▸ REQUIRED WORK
If a record holds a picture, omit the picture, but copy everything else below exactly.
── STUDY MATERIAL ──
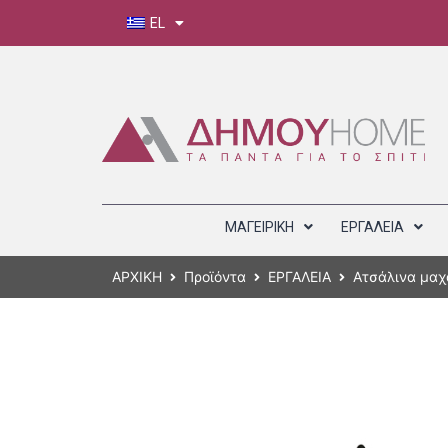
EL
ΜΑΓΕΙΡΙΚΗ
ΕΡΓΑΛΕΙΑ
ΑΡΧΙΚΗ
Προϊόντα
ΕΡΓΑΛΕΙΑ
Ατσάλινα μαχα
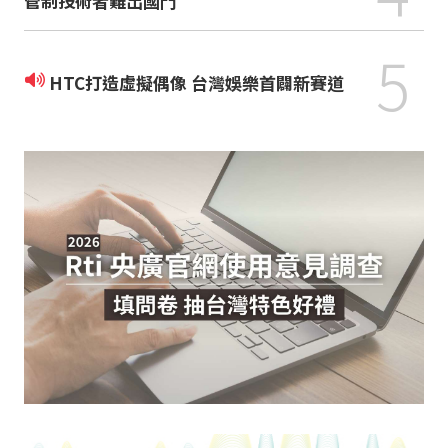
管制技術者難出國門
5
HTC打造虛擬偶像 台灣娛樂首闢新賽道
───
▸ OUTPUT OF THE EXERCISE
EL
ΜΑΓΕΙΡΙΚΗ
ΕΡΓΑΛΕΙΑ
ΑΡΧΙΚΗ
Προϊόντα
ΕΡΓΑΛΕΙΑ
Ατσάλινα μαχα
管制技術者難出國門
5
HTC打造虛擬偶像 台灣娛樂首闢新賽道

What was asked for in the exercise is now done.